------ SUPPLIED DATA

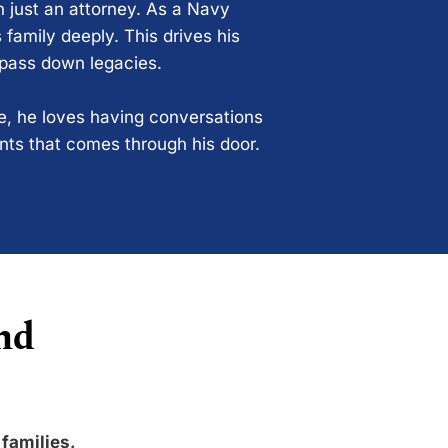
n just an attorney. As a Navy
 family deeply. This drives his
 pass down legacies.
ce, he loves having conversations
ents that comes through his door.
nd
 families,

------------

Retype each entry precisely. Skip images entirely.

EXERCISE RESPONSE:
n just an attorney. As a Navy
 family deeply. This drives his
 pass down legacies.
ce, he loves having conversations
ents that comes through his door.
nd
 families,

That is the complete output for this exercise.